Senvelgo is an oral medication for newly diagnosed diabetic cats only. If a cat has had insulin before, they are not a candidate for this drug. Per their website, Senvelgo is a “sodium-glucose cotransporter-2 (SGLT2) inhibitor. It reduces blood glucose by preventing the reabsorption of glucose via the SGLT2 cotransporter in the proximal tubule of the kidney”. (P.S. Remember Bexacat? This is a similar product but liquid vs. tablet). Diabetic Ketoacidosis (DKA) is a known risk when using this product. The manufacturers recommend checking for urine ketones every 1-3 days for the first two weeks of treatment. If the cat ever does develop DKA or eDKA (euglycemic diabetic ketoacidosis), then stop Senvelgo, treat the DKA, and start pet on insulin therapy. There will always be glucosuria with this product. Talk to your BI rep for more information or visit this website.

3) Fidoquel CA-1 (phenobarbital tablets)

Fidoquel now has conditional approval for use in dogs. This is the first canine-approved phenobarbital product to treat idiopathic seizures. To this date, veterinarians have been using human products off-label. Serial blood titer monitoring is still recommended. Tablets are given orally twice a day at the minimum dosage of 2.5 mg/kg (5mg/kg/day) and may be titrated to effect to a maximum dosage of 5mg/kg (10 mg/kg/day). I suspect that when this product gets full approval it will be subject to the prescribing cascade and we will need to use this product first.  This is a schedule IV drug and will need to be logged as is appropriate.

4) Glivetmab (caninized monoclonal antibody)

Glivetmab has been given conditional approval for the treatment of mast cell tumors and melanoma cancers. The target is PD-1 (programmed cell death receptor 1) to allow the immune system to target and destroy cancer cells. During trials, they saw tumor size reduction up to 73% in mast cell tumors and 60% in melanomas.
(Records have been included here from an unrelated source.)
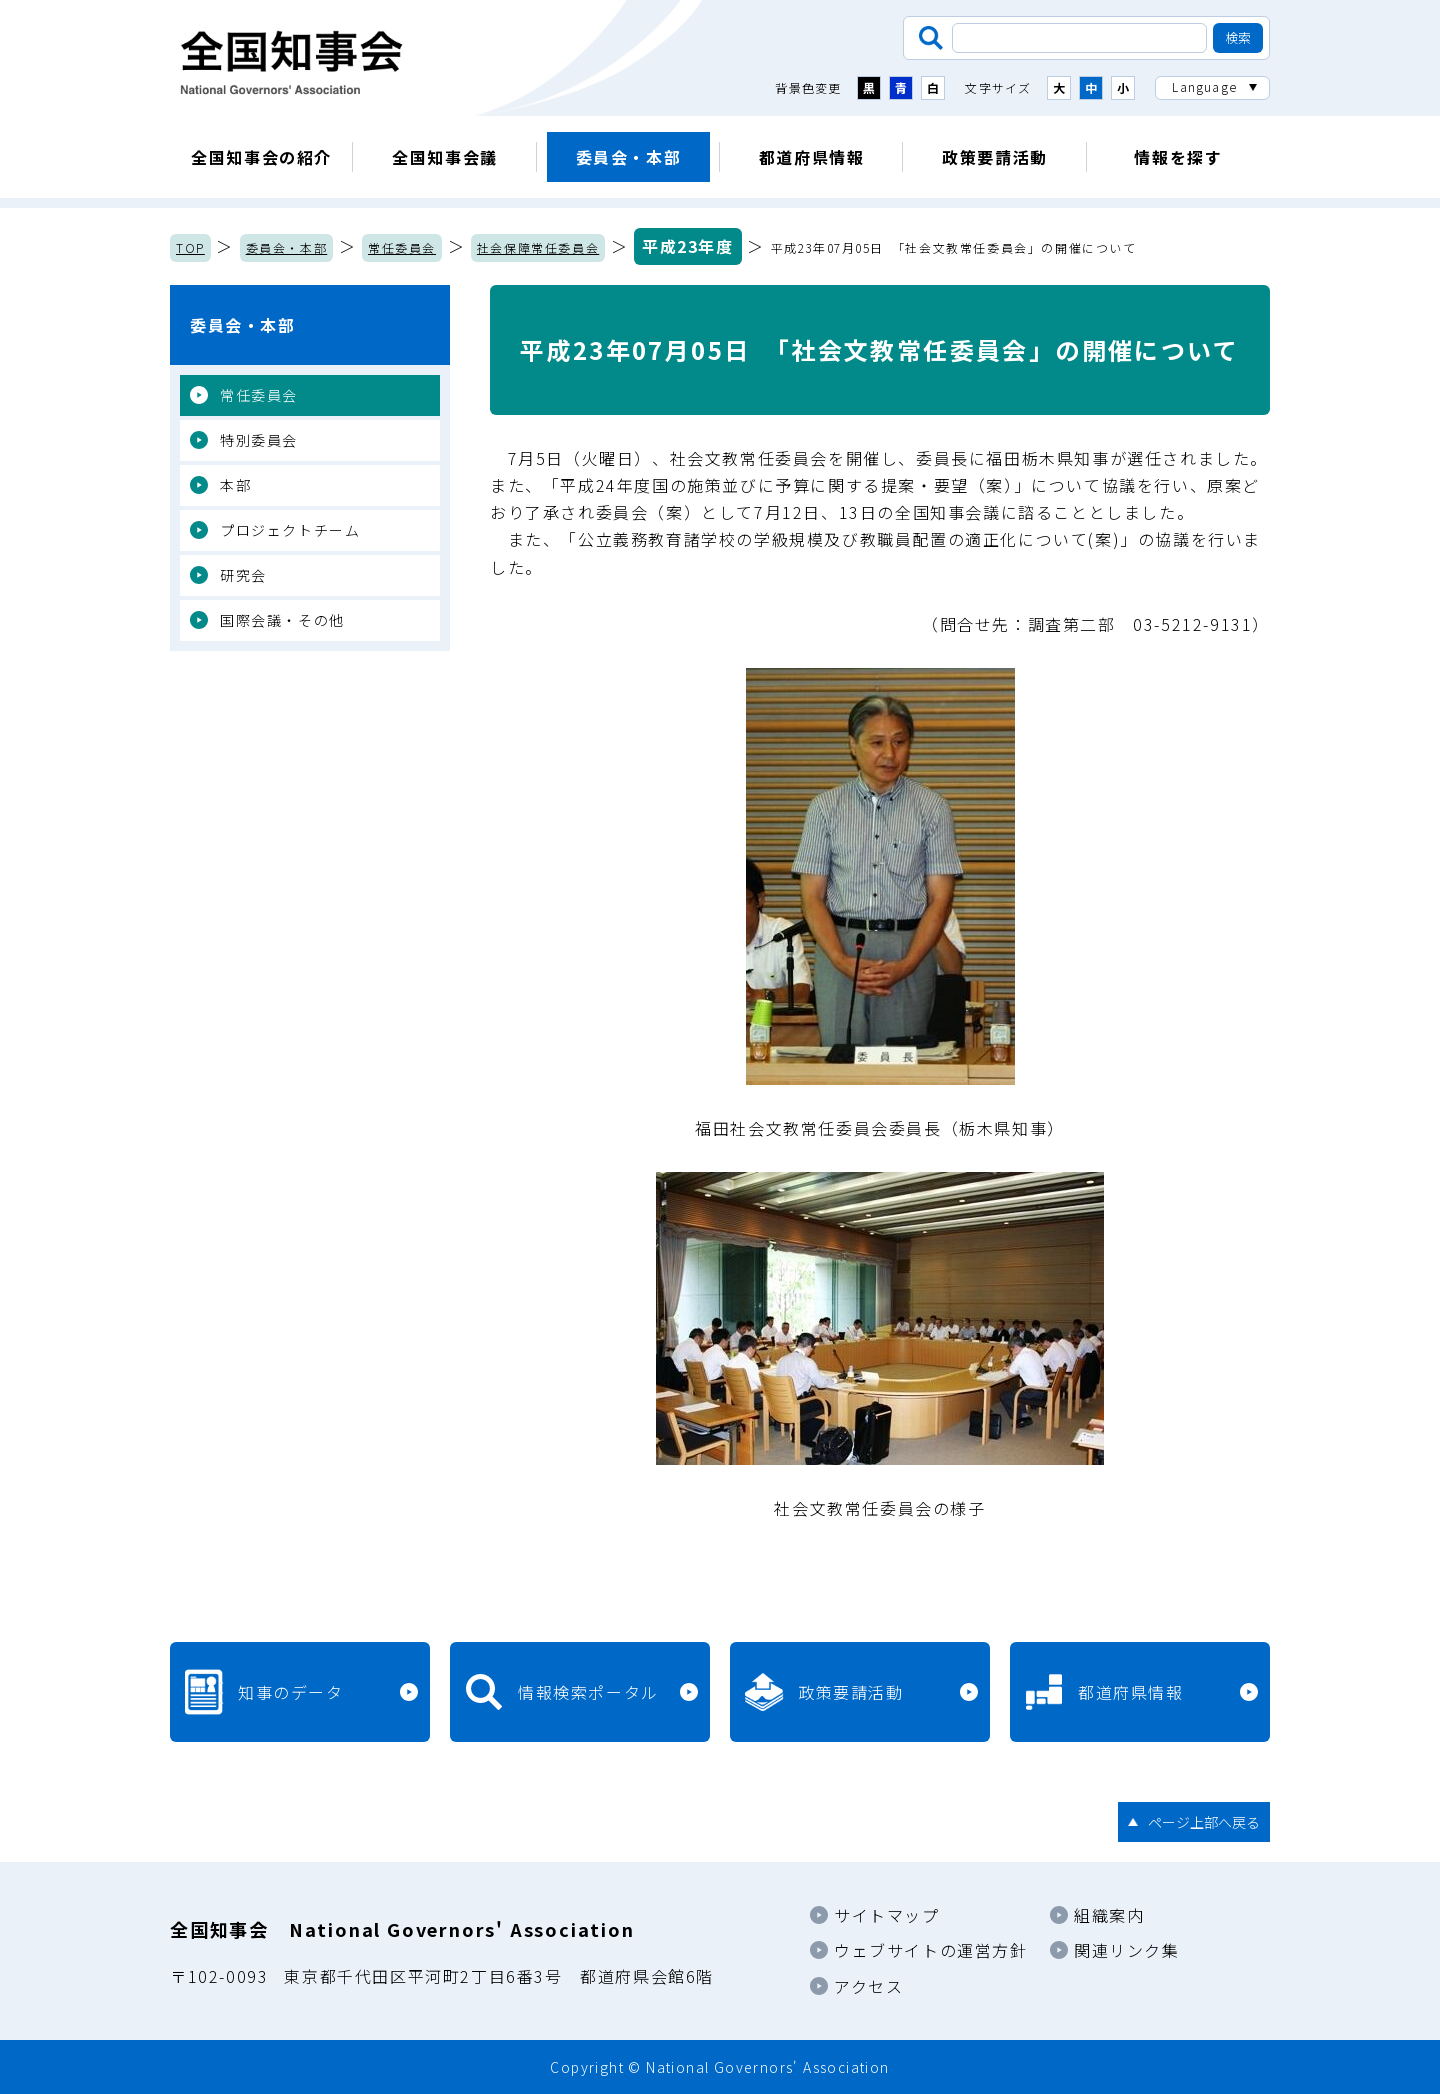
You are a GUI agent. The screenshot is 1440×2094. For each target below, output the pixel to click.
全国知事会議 (445, 157)
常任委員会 (402, 247)
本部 (235, 485)
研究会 (243, 575)
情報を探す (1178, 157)
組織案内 (1109, 1915)
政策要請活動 (995, 157)
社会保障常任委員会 (538, 247)
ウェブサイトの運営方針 (931, 1950)
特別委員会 (259, 440)
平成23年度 (688, 246)
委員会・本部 (629, 157)
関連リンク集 (1127, 1950)
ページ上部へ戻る (1204, 1822)
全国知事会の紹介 (261, 157)
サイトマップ (887, 1915)
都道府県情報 (812, 157)
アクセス (868, 1986)
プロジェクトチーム (290, 530)
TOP (190, 247)
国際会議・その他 (282, 620)
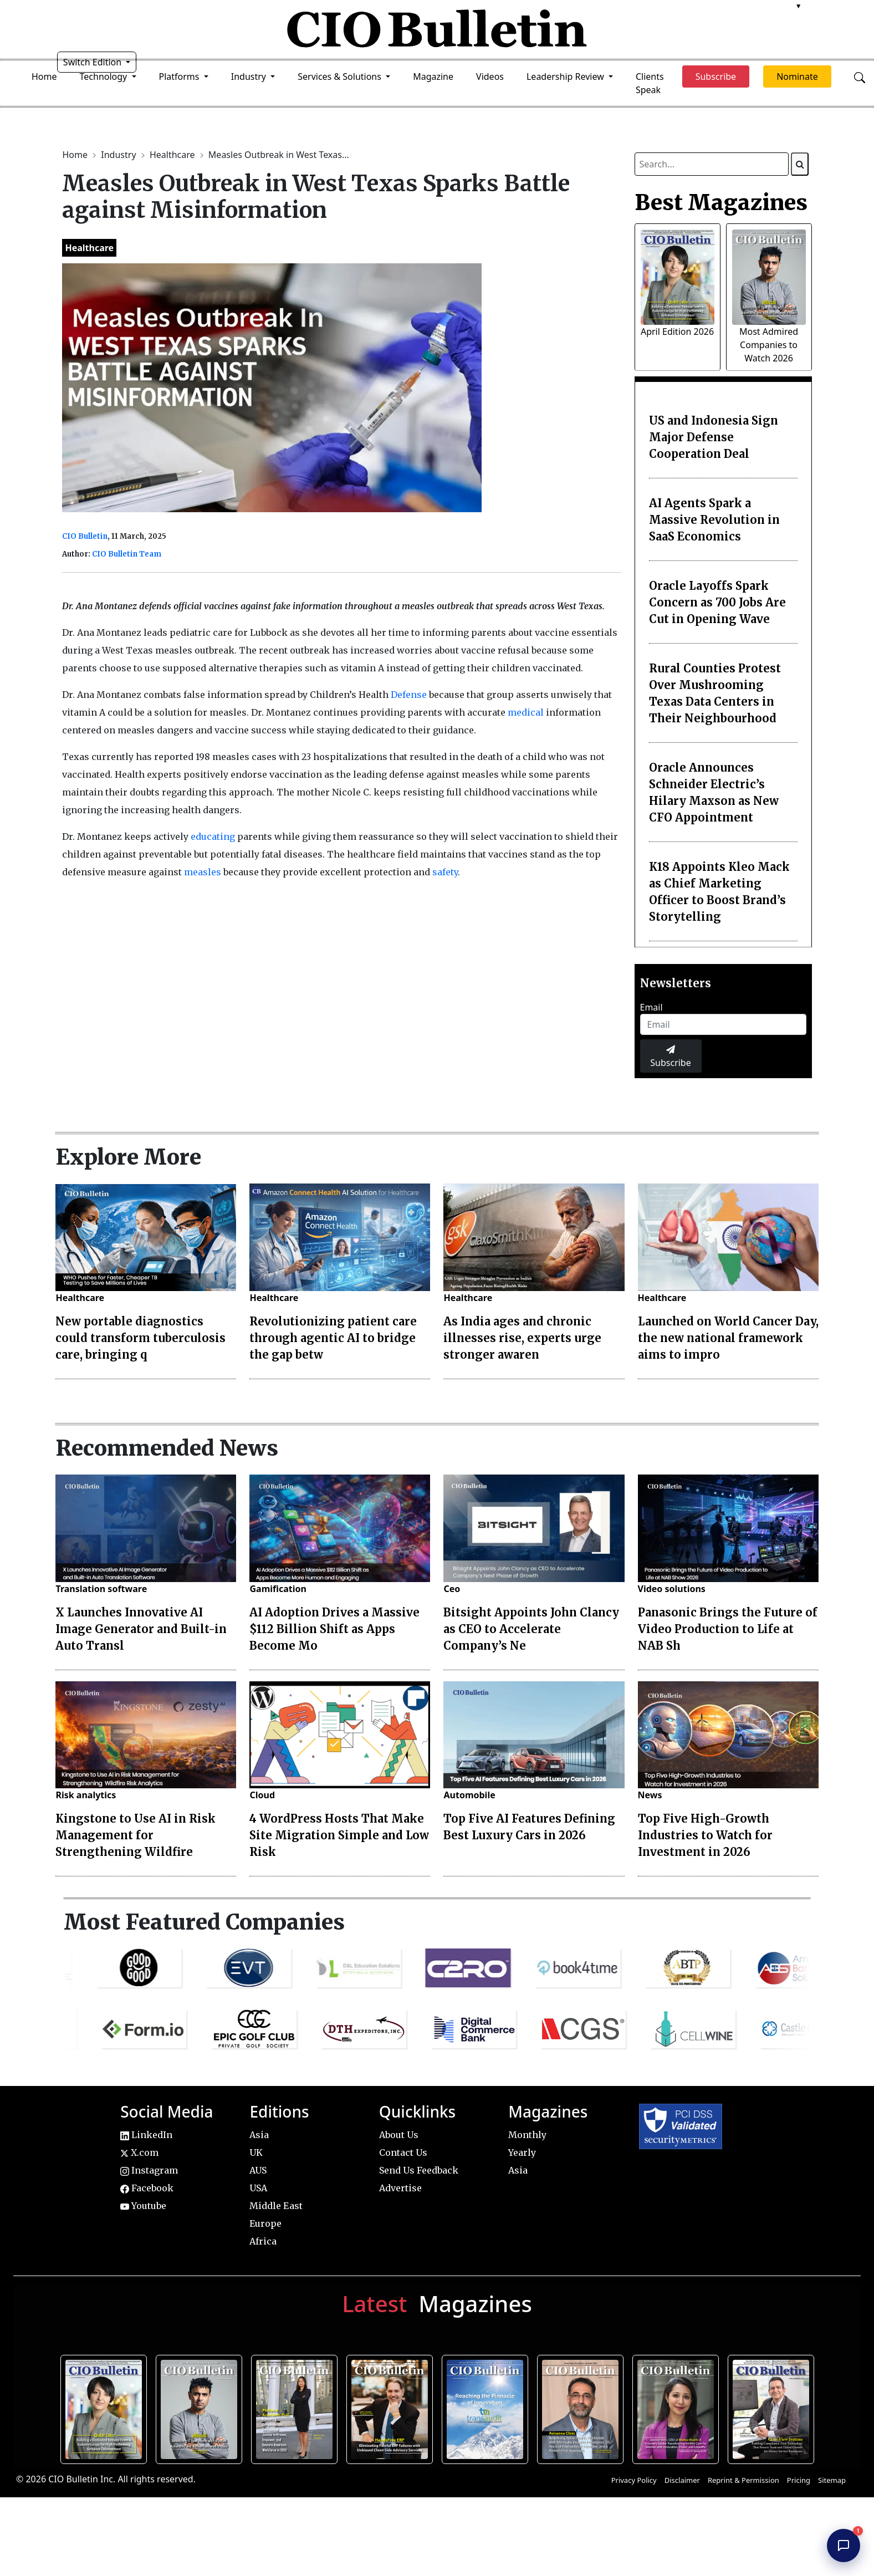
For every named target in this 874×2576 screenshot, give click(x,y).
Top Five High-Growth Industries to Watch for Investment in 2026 (705, 1835)
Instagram (149, 2170)
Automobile (469, 1795)
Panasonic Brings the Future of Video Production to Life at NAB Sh (727, 1628)
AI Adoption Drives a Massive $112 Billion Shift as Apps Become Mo (334, 1628)
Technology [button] (105, 76)
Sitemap (832, 2480)
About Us (398, 2134)
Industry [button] (249, 76)
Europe (265, 2223)
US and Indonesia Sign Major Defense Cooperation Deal (713, 437)
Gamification (277, 1589)
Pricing (798, 2480)
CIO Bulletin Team (126, 554)
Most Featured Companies (204, 1922)
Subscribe (670, 1057)
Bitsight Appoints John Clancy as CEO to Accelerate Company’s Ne (531, 1628)
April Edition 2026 (677, 331)
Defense (409, 694)
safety (445, 872)
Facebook (146, 2188)
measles (202, 872)
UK (256, 2152)
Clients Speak (650, 83)
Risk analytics (85, 1795)
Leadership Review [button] (566, 76)
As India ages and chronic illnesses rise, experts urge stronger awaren (522, 1337)
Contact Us (403, 2152)
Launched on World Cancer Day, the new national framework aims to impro (728, 1337)
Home (44, 76)
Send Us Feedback (418, 2170)
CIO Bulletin (85, 536)
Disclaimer (682, 2480)
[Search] (800, 164)
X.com (139, 2152)
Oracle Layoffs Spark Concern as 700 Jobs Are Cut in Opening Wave (717, 602)
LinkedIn (146, 2134)
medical (526, 712)
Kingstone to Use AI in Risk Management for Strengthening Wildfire (135, 1835)
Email (651, 1007)
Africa (263, 2241)
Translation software (101, 1589)
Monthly (527, 2134)
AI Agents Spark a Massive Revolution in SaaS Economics (714, 519)
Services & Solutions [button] (341, 76)
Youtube (143, 2205)
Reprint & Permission (743, 2480)
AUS (258, 2170)
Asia (259, 2134)
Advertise (400, 2188)
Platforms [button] (180, 76)
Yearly (522, 2152)
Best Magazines (721, 202)
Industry (119, 155)
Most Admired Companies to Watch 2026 (768, 344)
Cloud (262, 1795)
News (650, 1795)
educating (213, 836)
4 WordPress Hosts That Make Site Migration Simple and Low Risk (339, 1835)
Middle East (276, 2205)
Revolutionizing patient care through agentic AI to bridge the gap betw (333, 1337)
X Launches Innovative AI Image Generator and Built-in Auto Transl (141, 1628)
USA (258, 2188)
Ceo (451, 1589)
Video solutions (672, 1589)
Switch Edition (93, 62)
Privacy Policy (634, 2480)
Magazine (433, 76)
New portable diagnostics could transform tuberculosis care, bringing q (140, 1337)
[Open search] (859, 76)
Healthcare (173, 155)
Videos (490, 76)
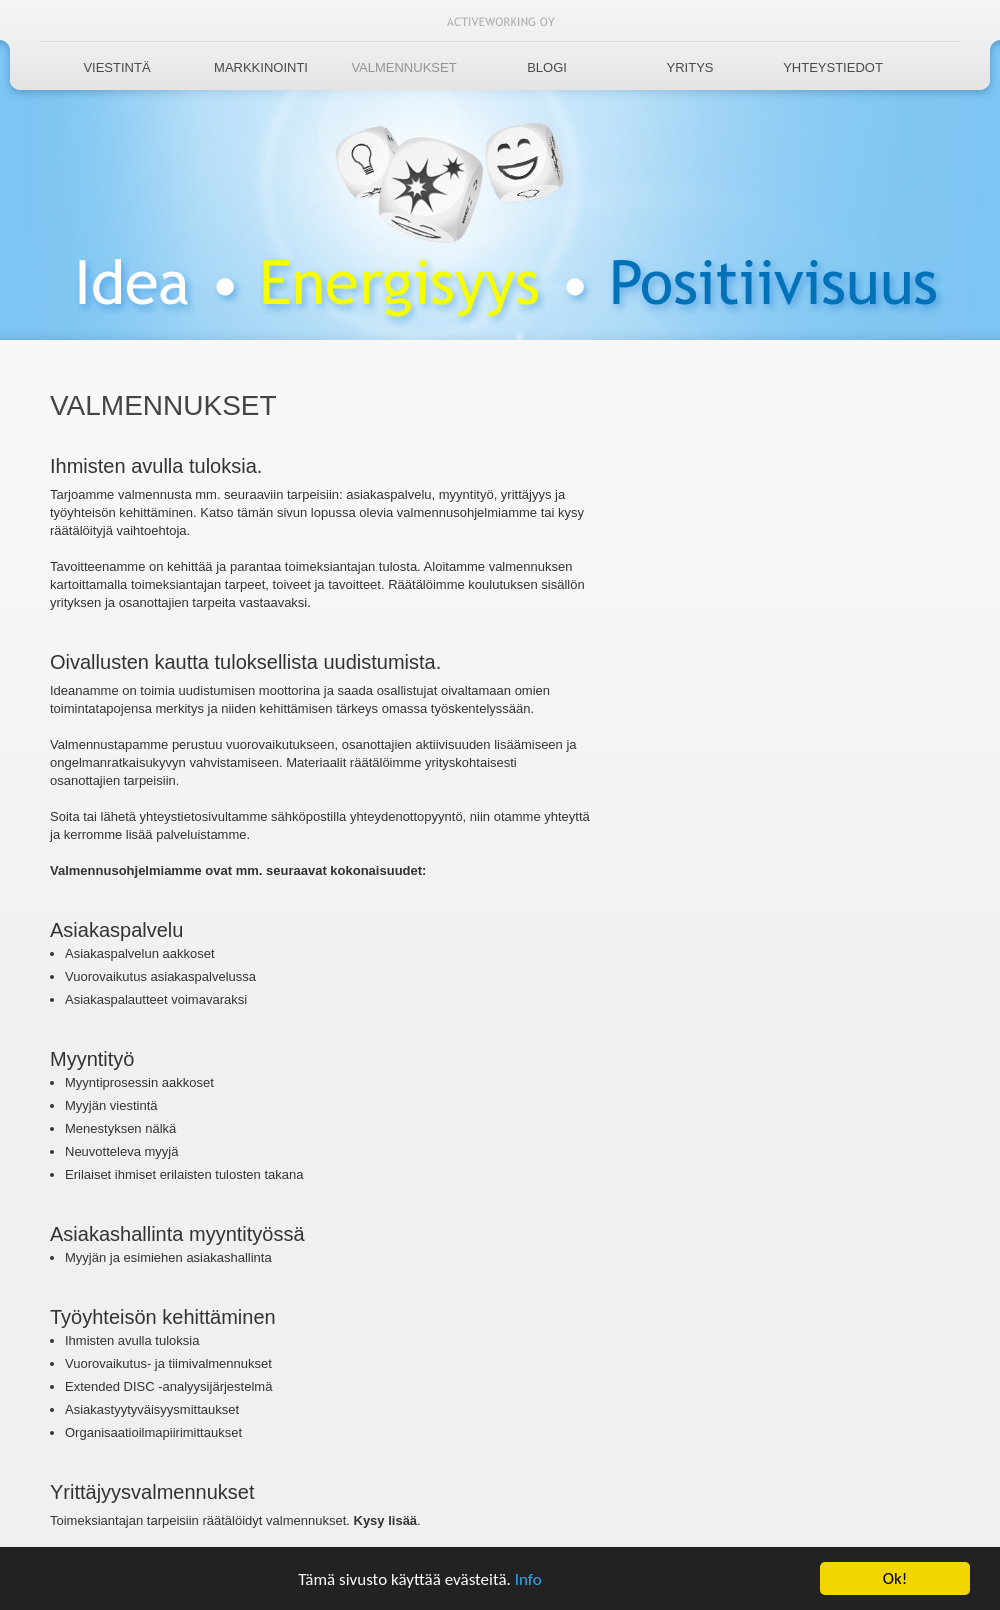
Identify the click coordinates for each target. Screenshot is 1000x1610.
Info (528, 1580)
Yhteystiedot (833, 67)
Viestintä (116, 67)
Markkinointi (261, 67)
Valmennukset (403, 67)
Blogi (547, 67)
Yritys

The drug is developed by MERCK and will only be available to board-certified oncologists. This may be a good option for clients who don’t want to do chemo or radiation and/or for tumor locations that cannot be surgically removed. It is given in the clinic over 30min via IV infusion. Treatments are done every 2 weeks for up to 10 treatments. Please visit Merck’s website for more information.

5) Apoquel is now making a chewable version!

In our world, chewable is always better. Yay!